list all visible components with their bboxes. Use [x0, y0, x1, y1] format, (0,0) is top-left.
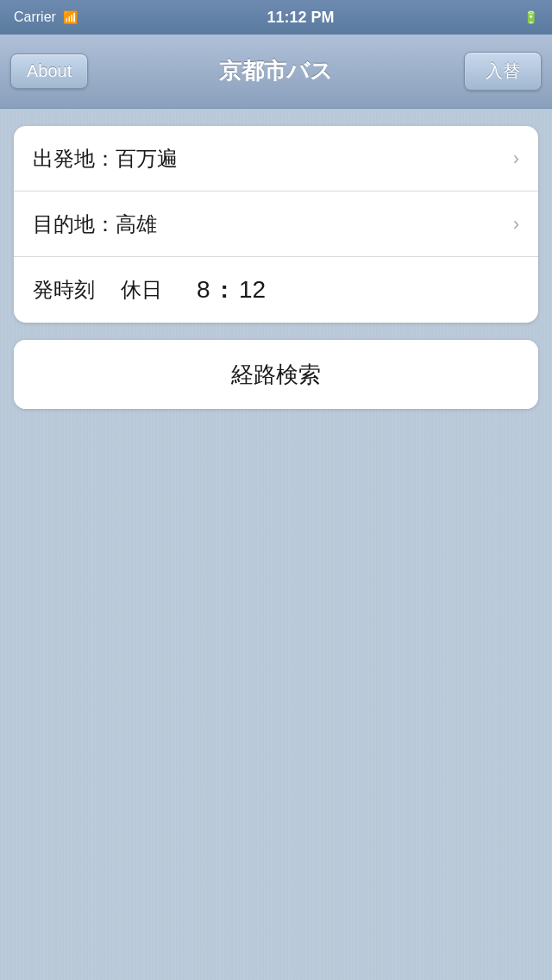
about-button[interactable]: About	[10, 53, 88, 89]
departure-hour: 8	[197, 276, 210, 304]
main-content: 出発地：百万遍 › 目的地：高雄 › 発時刻 休日 8 : 12 経路検索	[0, 109, 552, 980]
origin-row[interactable]: 出発地：百万遍 ›	[14, 126, 538, 192]
search-card[interactable]: 経路検索	[14, 340, 538, 409]
departure-time: 8 : 12	[197, 276, 266, 304]
destination-label: 目的地：高雄	[33, 210, 157, 238]
nav-title: 京都市バス	[219, 56, 333, 86]
form-card: 出発地：百万遍 › 目的地：高雄 › 発時刻 休日 8 : 12	[14, 126, 538, 323]
status-bar: Carrier 📶 11:12 PM 🔋	[0, 0, 552, 35]
destination-chevron-icon: ›	[513, 213, 519, 236]
time-colon: :	[221, 276, 229, 304]
departure-row[interactable]: 発時刻 休日 8 : 12	[14, 257, 538, 323]
swap-button[interactable]: 入替	[464, 52, 542, 91]
wifi-icon: 📶	[63, 10, 78, 24]
nav-bar: About 京都市バス 入替	[0, 35, 552, 109]
search-button[interactable]: 経路検索	[14, 340, 538, 409]
departure-minute: 12	[239, 276, 266, 304]
departure-type: 休日	[121, 276, 162, 304]
battery-icon: 🔋	[524, 10, 538, 24]
departure-label: 発時刻	[33, 276, 95, 304]
carrier-label: Carrier	[14, 9, 56, 25]
status-time: 11:12 PM	[267, 9, 334, 27]
origin-label: 出発地：百万遍	[33, 145, 178, 173]
origin-chevron-icon: ›	[513, 148, 519, 170]
status-left: Carrier 📶	[14, 9, 78, 25]
destination-row[interactable]: 目的地：高雄 ›	[14, 192, 538, 257]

===

» **Work instruction**
Exact copies of all the entries are needed; output them without the pictures.

» **Output**
list all visible components with their bboxes. Use [x0, y0, x1, y1] format, (0,0) is top-left.
about-button[interactable]: About	[10, 53, 88, 89]
departure-hour: 8	[197, 276, 210, 304]
main-content: 出発地：百万遍 › 目的地：高雄 › 発時刻 休日 8 : 12 経路検索	[0, 109, 552, 980]
origin-row[interactable]: 出発地：百万遍 ›	[14, 126, 538, 192]
search-card[interactable]: 経路検索	[14, 340, 538, 409]
departure-time: 8 : 12	[197, 276, 266, 304]
destination-label: 目的地：高雄	[33, 210, 157, 238]
nav-title: 京都市バス	[219, 56, 333, 86]
form-card: 出発地：百万遍 › 目的地：高雄 › 発時刻 休日 8 : 12	[14, 126, 538, 323]
status-bar: Carrier 📶 11:12 PM 🔋	[0, 0, 552, 35]
destination-chevron-icon: ›	[513, 213, 519, 236]
time-colon: :	[221, 276, 229, 304]
departure-row[interactable]: 発時刻 休日 8 : 12	[14, 257, 538, 323]
swap-button[interactable]: 入替	[464, 52, 542, 91]
wifi-icon: 📶	[63, 10, 78, 24]
nav-bar: About 京都市バス 入替	[0, 35, 552, 109]
search-button[interactable]: 経路検索	[14, 340, 538, 409]
departure-minute: 12	[239, 276, 266, 304]
departure-type: 休日	[121, 276, 162, 304]
battery-icon: 🔋	[524, 10, 538, 24]
departure-label: 発時刻	[33, 276, 95, 304]
carrier-label: Carrier	[14, 9, 56, 25]
status-time: 11:12 PM	[267, 9, 334, 27]
origin-label: 出発地：百万遍	[33, 145, 178, 173]
origin-chevron-icon: ›	[513, 148, 519, 170]
status-left: Carrier 📶	[14, 9, 78, 25]
destination-row[interactable]: 目的地：高雄 ›	[14, 192, 538, 257]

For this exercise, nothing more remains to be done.